Dr. Hoskins, why is clinical trial participation so important in endometrial cancer? What advice do you have for patients considering a clinical trial?

Dr. Ebony Hoskins:

So I think clinical trial participation is important in endometrial cancer. Number one, the rate of Black women getting advanced and aggressive endometrial cancer is on the rise. The representation in these trials are different. What’s different is not only the patient, the tumor type is different. How do we know that these same patients that’s not in the trials are going to respond to this treatment? That’s what I always ask. I’m like, maybe they don’t respond as well, because that’s a different disease type, right?

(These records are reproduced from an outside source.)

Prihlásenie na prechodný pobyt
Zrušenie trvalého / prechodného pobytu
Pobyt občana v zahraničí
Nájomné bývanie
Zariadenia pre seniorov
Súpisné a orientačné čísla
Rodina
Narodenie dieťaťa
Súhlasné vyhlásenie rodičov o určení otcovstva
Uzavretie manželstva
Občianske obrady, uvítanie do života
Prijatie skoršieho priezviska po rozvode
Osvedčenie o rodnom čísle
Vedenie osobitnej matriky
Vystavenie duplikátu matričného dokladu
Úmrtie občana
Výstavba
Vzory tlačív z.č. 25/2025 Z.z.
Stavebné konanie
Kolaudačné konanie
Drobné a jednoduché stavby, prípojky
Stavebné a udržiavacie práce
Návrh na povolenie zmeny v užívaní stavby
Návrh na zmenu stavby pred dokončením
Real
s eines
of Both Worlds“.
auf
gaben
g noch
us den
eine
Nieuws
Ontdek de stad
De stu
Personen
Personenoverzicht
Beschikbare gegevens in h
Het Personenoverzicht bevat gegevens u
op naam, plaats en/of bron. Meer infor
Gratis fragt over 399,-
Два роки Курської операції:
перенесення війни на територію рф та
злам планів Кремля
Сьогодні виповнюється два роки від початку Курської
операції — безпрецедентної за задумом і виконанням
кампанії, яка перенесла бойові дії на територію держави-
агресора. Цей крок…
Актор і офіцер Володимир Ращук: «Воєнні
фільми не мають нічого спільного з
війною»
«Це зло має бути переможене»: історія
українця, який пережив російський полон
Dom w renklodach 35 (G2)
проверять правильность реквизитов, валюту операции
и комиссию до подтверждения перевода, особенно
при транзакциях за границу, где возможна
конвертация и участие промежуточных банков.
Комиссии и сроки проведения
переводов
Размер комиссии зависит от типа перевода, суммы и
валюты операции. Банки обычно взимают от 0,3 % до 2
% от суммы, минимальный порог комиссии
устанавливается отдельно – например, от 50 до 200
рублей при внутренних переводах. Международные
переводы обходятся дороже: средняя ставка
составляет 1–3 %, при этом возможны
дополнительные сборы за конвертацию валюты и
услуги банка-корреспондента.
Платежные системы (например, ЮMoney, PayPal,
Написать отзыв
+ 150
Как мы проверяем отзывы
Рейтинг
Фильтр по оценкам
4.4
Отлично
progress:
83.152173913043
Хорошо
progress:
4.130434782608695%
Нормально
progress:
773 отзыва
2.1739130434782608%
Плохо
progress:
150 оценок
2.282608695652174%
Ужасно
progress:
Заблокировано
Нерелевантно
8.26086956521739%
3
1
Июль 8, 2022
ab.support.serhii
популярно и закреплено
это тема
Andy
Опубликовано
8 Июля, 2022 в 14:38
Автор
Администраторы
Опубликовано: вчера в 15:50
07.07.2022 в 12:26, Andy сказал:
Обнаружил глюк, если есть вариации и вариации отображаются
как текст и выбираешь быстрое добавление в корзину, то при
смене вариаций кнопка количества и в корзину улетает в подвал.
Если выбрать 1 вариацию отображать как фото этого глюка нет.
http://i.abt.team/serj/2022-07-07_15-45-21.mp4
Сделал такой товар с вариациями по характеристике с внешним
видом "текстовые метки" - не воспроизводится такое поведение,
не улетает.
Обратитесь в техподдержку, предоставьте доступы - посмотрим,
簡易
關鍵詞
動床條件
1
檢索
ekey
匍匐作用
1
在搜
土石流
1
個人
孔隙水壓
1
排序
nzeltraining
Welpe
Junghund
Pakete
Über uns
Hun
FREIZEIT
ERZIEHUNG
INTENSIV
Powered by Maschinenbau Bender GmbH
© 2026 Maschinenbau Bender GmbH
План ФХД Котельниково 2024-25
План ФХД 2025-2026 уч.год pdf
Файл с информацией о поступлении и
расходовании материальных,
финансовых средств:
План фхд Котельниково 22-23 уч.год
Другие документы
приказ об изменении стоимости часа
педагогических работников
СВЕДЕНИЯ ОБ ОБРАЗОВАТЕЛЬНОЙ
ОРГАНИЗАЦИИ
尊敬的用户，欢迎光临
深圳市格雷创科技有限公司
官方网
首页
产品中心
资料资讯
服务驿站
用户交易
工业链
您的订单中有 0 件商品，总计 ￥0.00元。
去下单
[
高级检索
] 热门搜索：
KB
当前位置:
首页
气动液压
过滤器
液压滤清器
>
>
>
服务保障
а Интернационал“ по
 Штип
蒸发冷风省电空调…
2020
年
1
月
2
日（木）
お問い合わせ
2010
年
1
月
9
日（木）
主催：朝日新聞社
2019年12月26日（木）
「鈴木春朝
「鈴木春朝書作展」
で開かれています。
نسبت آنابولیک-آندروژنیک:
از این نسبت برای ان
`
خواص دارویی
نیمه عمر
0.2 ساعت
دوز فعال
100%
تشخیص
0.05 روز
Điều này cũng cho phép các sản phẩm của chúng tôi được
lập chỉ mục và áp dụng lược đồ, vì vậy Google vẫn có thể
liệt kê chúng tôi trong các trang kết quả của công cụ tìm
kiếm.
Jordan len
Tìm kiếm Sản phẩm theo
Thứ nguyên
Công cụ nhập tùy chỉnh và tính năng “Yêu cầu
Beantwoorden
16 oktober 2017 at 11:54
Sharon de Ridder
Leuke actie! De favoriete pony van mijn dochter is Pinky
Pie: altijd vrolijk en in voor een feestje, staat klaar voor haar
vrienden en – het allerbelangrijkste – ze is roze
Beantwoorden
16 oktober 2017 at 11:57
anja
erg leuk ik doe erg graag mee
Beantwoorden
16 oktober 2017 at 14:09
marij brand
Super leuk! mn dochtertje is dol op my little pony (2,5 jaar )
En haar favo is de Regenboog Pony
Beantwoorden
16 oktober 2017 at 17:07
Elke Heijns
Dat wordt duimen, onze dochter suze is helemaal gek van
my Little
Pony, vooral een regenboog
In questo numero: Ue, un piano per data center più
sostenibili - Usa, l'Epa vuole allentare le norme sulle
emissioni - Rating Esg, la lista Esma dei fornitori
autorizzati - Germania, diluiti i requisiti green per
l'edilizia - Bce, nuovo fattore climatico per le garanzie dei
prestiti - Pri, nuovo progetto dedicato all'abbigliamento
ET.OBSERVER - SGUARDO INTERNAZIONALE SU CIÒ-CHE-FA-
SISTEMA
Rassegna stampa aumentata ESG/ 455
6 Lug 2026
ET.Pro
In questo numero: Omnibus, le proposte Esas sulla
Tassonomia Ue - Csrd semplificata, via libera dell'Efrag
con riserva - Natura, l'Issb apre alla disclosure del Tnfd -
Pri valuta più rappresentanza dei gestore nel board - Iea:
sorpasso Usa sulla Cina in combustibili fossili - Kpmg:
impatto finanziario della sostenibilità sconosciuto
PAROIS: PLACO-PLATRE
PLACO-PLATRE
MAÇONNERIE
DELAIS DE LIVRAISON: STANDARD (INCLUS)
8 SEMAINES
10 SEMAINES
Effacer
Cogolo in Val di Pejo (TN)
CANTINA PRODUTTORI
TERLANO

So we recently looked at a trial where most of the patients had an endometrioid type of endometrial cancer, whereas I, in my practice, I see a lot of Black women who don’t have endometrioid type. They may have a serous type, which is a more aggressive type or a carcinosarcoma. So I don’t know if I can really apply that to this, to that the medication.

That’s all I have, but how do I know that she’s going to respond in the same way? So I think it’s definitely important. I recently had a patient that I referred to a clinical trial. And she really was struggling with whether she should do it or not. And one of the things that I said to her is, “I think it’s important. One, you’re going to have access to advanced treatment options that are not there now.” And I said, also I said, “Not that she has to take it for a whole group, but we need to have more information on the type of cancer you have.” And I was like, “And Black women are dying, and we need this information to know if this is the same.” And she instantly was like, “I’m going, I’m doing it.” And I mean, not that she has to take, but we need to know more. And I think it’s very important that we have patients with access to trials.

Mikki:

Yes. Do you have an activation tip for those patients that you see?

Dr. Ebony Hoskins:

I think asking their provider, one, are clinical trials offered at their institution. And second, if it’s not offered at the institution, do you think that, are there any other institutions that may offer trials for the patient? There are sometimes where patients don’t have the opportunity to travel elsewhere and need to be in their community for work, family, etcetera. So I understand the asking.